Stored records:
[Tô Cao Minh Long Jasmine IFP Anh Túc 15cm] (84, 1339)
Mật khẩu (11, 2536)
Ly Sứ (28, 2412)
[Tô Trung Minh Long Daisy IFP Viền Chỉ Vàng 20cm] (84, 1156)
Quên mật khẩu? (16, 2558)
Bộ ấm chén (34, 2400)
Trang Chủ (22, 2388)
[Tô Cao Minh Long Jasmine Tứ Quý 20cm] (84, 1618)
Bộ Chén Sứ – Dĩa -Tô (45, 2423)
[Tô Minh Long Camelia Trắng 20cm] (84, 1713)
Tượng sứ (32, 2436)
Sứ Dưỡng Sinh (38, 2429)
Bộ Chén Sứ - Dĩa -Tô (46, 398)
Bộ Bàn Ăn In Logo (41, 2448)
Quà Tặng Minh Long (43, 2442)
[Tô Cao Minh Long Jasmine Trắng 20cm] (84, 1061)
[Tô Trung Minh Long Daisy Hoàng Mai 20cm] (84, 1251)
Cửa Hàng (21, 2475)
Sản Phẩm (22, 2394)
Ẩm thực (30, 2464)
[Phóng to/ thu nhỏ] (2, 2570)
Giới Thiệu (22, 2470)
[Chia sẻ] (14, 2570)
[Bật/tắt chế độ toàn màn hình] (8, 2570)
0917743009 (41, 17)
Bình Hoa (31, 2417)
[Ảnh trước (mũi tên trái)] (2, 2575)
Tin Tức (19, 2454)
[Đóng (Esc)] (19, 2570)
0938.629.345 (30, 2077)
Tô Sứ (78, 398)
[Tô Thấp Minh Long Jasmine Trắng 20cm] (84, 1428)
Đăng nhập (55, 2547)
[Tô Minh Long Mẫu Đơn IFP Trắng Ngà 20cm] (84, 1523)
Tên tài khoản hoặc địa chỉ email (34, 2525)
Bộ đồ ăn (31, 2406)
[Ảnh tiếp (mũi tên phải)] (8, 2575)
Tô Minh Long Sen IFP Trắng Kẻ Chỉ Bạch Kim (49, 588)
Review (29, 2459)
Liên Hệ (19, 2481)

▶ WORK INSTRUCTIONS: The answer must reproduce all of the entries exactly.

▶ OUTPUT BELOW:
[Tô Cao Minh Long Jasmine IFP Anh Túc 15cm] (84, 1339)
Mật khẩu (11, 2536)
Ly Sứ (28, 2412)
[Tô Trung Minh Long Daisy IFP Viền Chỉ Vàng 20cm] (84, 1156)
Quên mật khẩu? (16, 2558)
Bộ ấm chén (34, 2400)
Trang Chủ (22, 2388)
[Tô Cao Minh Long Jasmine Tứ Quý 20cm] (84, 1618)
Bộ Chén Sứ – Dĩa -Tô (45, 2423)
[Tô Minh Long Camelia Trắng 20cm] (84, 1713)
Tượng sứ (32, 2436)
Sứ Dưỡng Sinh (38, 2429)
Bộ Chén Sứ - Dĩa -Tô (46, 398)
Bộ Bàn Ăn In Logo (41, 2448)
Quà Tặng Minh Long (43, 2442)
[Tô Cao Minh Long Jasmine Trắng 20cm] (84, 1061)
[Tô Trung Minh Long Daisy Hoàng Mai 20cm] (84, 1251)
Cửa Hàng (21, 2475)
Sản Phẩm (22, 2394)
Ẩm thực (30, 2464)
[Phóng to/ thu nhỏ] (2, 2570)
Giới Thiệu (22, 2470)
[Chia sẻ] (14, 2570)
[Bật/tắt chế độ toàn màn hình] (8, 2570)
0917743009 (41, 17)
Bình Hoa (31, 2417)
[Ảnh trước (mũi tên trái)] (2, 2575)
Tin Tức (19, 2454)
[Đóng (Esc)] (19, 2570)
0938.629.345 (30, 2077)
Tô Sứ (78, 398)
[Tô Thấp Minh Long Jasmine Trắng 20cm] (84, 1428)
Đăng nhập (55, 2547)
[Tô Minh Long Mẫu Đơn IFP Trắng Ngà 20cm] (84, 1523)
Tên tài khoản hoặc địa chỉ email (34, 2525)
Bộ đồ ăn (31, 2406)
[Ảnh tiếp (mũi tên phải)] (8, 2575)
Tô Minh Long Sen IFP Trắng Kẻ Chỉ Bạch Kim (49, 588)
Review (29, 2459)
Liên Hệ (19, 2481)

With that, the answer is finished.